# [Your task]
From the listing below, pull each line that includes "journey".
•••
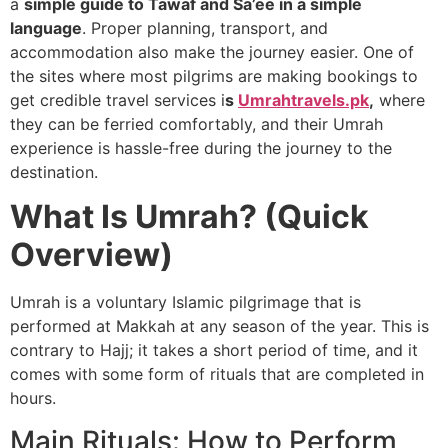
a
simple guide to Tawaf and Sa’ee in a simple
language
. Proper planning, transport, and
accommodation also make the journey easier. One of
the sites where most pilgrims are making bookings to
get credible travel services i
s
Umrahtravels.pk
,
where
they can be ferried comfortably, and their Umrah
experience is hassle-free during the journey to the
destination.
What Is Umrah? (Quick
Overview)
Umrah is a voluntary Islamic pilgrimage that is
performed at Makkah at any season of the year. This is
contrary to Hajj; it takes a short period of time, and it
comes with some form of rituals that are completed in
hours.
Main Rituals: How to Perform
•••
# [Response area]
accommodation also make the journey easier. One of
experience is hassle-free during the journey to the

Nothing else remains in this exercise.